§ **TO DO**:
Every line of the following records that includes "Parental" should be copied.
Segment Open
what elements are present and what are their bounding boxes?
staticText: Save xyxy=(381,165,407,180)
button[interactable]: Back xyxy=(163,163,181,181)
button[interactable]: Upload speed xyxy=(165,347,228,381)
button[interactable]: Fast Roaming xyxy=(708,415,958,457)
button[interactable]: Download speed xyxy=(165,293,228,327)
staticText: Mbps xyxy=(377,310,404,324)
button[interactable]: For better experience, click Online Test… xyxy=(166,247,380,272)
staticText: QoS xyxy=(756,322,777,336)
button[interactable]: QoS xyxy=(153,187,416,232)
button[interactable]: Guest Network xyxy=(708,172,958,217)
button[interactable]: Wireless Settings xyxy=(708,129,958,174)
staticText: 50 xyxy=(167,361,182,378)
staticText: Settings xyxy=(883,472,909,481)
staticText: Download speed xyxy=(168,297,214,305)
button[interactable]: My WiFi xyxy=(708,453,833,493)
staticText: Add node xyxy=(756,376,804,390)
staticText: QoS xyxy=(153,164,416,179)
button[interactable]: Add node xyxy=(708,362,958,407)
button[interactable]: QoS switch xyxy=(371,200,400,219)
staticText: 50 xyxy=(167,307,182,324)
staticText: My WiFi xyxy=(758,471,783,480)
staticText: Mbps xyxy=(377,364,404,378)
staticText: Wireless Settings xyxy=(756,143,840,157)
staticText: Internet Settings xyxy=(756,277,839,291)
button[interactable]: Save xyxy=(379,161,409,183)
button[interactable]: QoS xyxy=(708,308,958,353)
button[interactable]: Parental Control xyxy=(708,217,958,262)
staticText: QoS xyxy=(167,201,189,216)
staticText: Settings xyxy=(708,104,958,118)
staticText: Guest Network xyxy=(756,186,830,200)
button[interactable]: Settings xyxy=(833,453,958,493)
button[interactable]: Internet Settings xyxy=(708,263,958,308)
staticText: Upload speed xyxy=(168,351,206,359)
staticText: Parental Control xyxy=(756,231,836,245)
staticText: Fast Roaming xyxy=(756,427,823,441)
Segment Closed
§ **WRITTEN SOLUTION**:
button[interactable]: Parental Control xyxy=(708,217,958,262)
staticText: Parental Control xyxy=(756,231,836,245)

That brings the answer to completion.